* Work to be completed:
Only one span is wanted from the lines below: from the one with "te mer für alle så att säga." up to and including the one with "Trang bạn tìm kiếm không tồn tại.". Copy it exactly, without images.

[Data entries]
┌────────

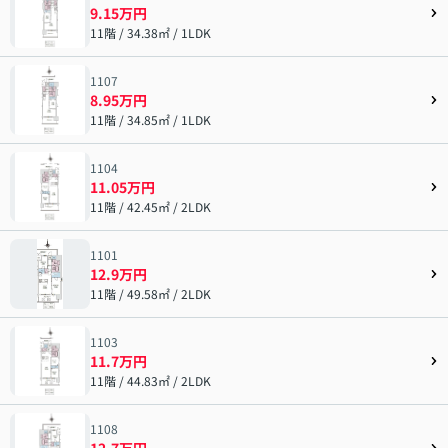
9.15万円
11階 / 34.38㎡ / 1LDK
1107
8.95万円
11階 / 34.85㎡ / 1LDK
1104
11.05万円
11階 / 42.45㎡ / 2LDK
1101
12.9万円
11階 / 49.58㎡ / 2LDK
1103
11.7万円
11階 / 44.83㎡ / 2LDK
1108
12.7万円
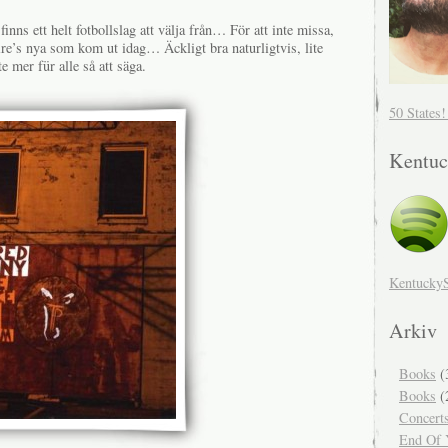
nns ett helt fotbollslag att välja från… För att inte missa,
re’s nya som kom ut idag… Äckligt bra naturligtvis, lite
te mer für alle så att säga.
50 States
Kentuc
Kentucky
Arkiv
Books
(
Books
(
Concert
End Of Y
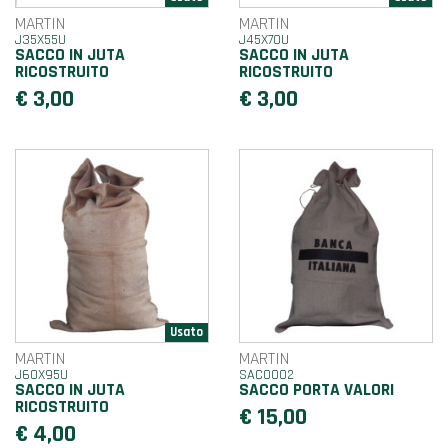
MARTIN
MARTIN
J35X55U
J45X70U
SACCO IN JUTA
SACCO IN JUTA
RICOSTRUITO
RICOSTRUITO
€ 3,00
€ 3,00
MARTIN
MARTIN
J60X95U
SAC0002
SACCO IN JUTA
SACCO PORTA VALORI
RICOSTRUITO
€ 15,00
€ 4,00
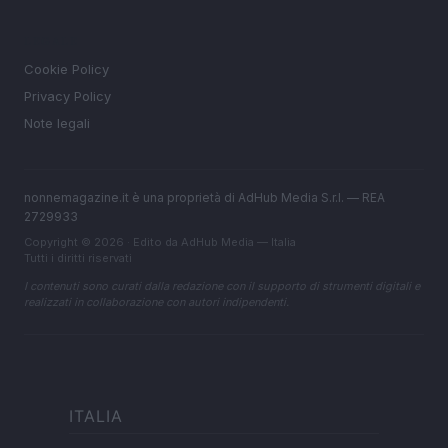
LEGALE
Cookie Policy
Privacy Policy
Note legali
nonnemagazine.it è una proprietà di AdHub Media S.r.l. — REA
2729933
Copyright © 2026 · Edito da AdHub Media — Italia
Tutti i diritti riservati
I contenuti sono curati dalla redazione con il supporto di strumenti digitali e
realizzati in collaborazione con autori indipendenti.
ITALIA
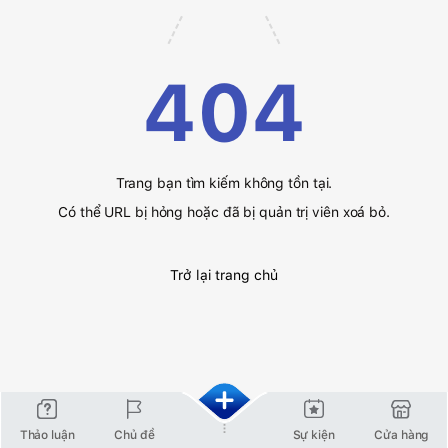
404
Trang bạn tìm kiếm không tồn tại.
Có thể URL bị hỏng hoặc đã bị quản trị viên xoá bỏ.
Trở lại trang chủ
Thảo luận
Chủ đề
Sự kiện
Cửa hàng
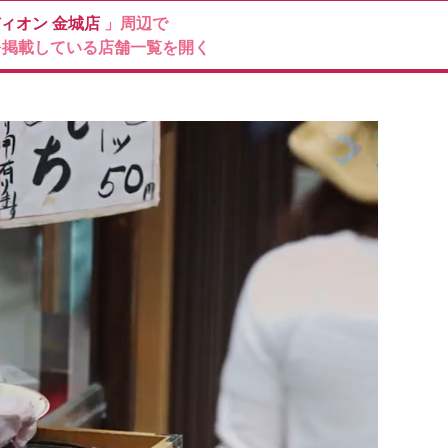
ィオン
金城店
」周辺で
を掲載している店舗一覧を開く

└────────

* Result of this exercise:
te mer für alle så att säga.
50 States
Kentuc
Kentucky
Arkiv
Books
(
Books
(
Concert
End Of Y
MARTIN
MARTIN
J35X55U
J45X70U
SACCO IN JUTA
SACCO IN JUTA
RICOSTRUITO
RICOSTRUITO
€ 3,00
€ 3,00
MARTIN
MARTIN
J60X95U
SAC0002
SACCO IN JUTA
SACCO PORTA VALORI
RICOSTRUITO
€ 15,00
€ 4,00
LEGALE
Cookie Policy
Privacy Policy
Note legali
nonnemagazine.it è una proprietà di AdHub Media S.r.l. — REA
2729933
Copyright © 2026 · Edito da AdHub Media — Italia
Tutti i diritti riservati
I contenuti sono curati dalla redazione con il supporto di strumenti digitali e
realizzati in collaborazione con autori indipendenti.
ITALIA
404
Trang bạn tìm kiếm không tồn tại.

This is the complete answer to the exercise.